Sometimes I have the foresight to make coffee before I go to bed. I load the water in the tank, pile the coffee grounds in the basket, and apply a sticky note to the front of the machine to remind me that all I have to do is press the “on” button to start the brew the next morning.
There came a morning when I was tired of it all. I dragged myself out of bed out of a sense of obligation and dragged myself around the house, resentful that I wasn’t still dreaming strange adventures or lost in oblivion, and generally ready to retire except for the fact that I had “real-world” obligations hanging over my head.
I grumbled into the kitchen and was caught short by the little sign on the coffee machine.
JUST PRESS ON.
Oh. Right.
There will always come a morning (it could be any time of day, but it always feels like morning) when you’re ready to quit, chuck it all, stop doing what you’re doing, end the misery — and if there’s something about those feeling that feels like defeat, then, oh yes, it’s because it is defeat.

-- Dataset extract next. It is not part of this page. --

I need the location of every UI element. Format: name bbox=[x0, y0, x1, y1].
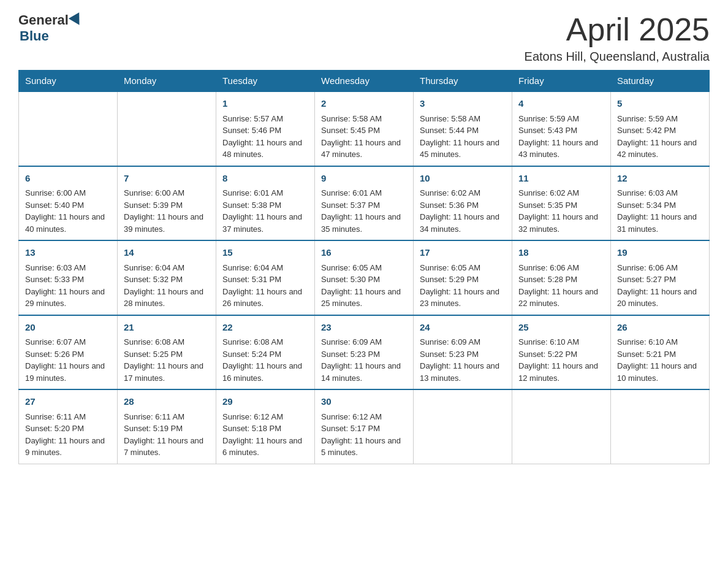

“You only fail if you stop writing,” my mentor-I-never-met Ray Bradbury said. And it’s true: You’re not really defeated until you quit.
If you find yourself stuck or miserable and wishing you were anywhere else than pursuing your life’s dream — because I sincerely hope at some point what you are doing did have something to do with pursuing your dreams — just press on. Keep going.
That’s the way to push through the malaise and misery and find yourself in a better mood. If you just press on, at some point something will remind you why you wanted to do this, maybe even reignite the spark and push you to a new dream beyond the first one.
Just press on.
At the very least, maybe you’ll get coffee out of it.